Lí Ban, such sad romance in your finned tail,

your skin half silk, half scale, brethren salmon

slick and cold against you. I don’t wonder

 

that you and your otter-dog found surviving

the flood more bearable in the company of eel,

bladderwort and sponge. How long did you,

 

king’s daughter, long for your village, for your

straw bed and fire, for dry air, for the touch

of creatures warm with pumping blood?

 

You were so long in the water, did your fins

stiffen with age, your tail arthritic, hair a tangle

of algae and pondweed, your scales brittle

 

and broken off among the hornwort tangles?

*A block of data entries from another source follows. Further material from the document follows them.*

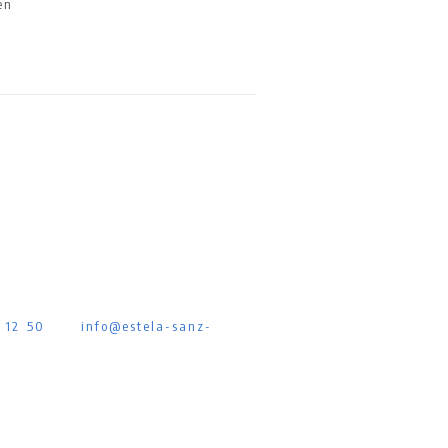
en
 12 50
info@estela-sanz-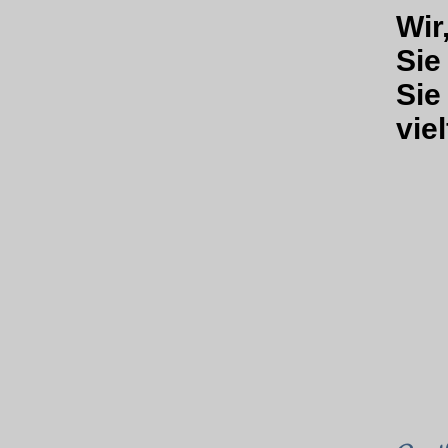
Wir
Sie
Sie
vie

When after 300 years Béoán heard you sing,

fished you out, did you choose the baptism

 

just to lie on the sand where you could see sky

once more? Did you know the air would kill you,

that the price of heaven would be your magic?

 

Lí Ban, St. Muirgen, take away my longing for

the deep, for the songs of the sea. Bless me with

held breath and the garbled music of trees and stones.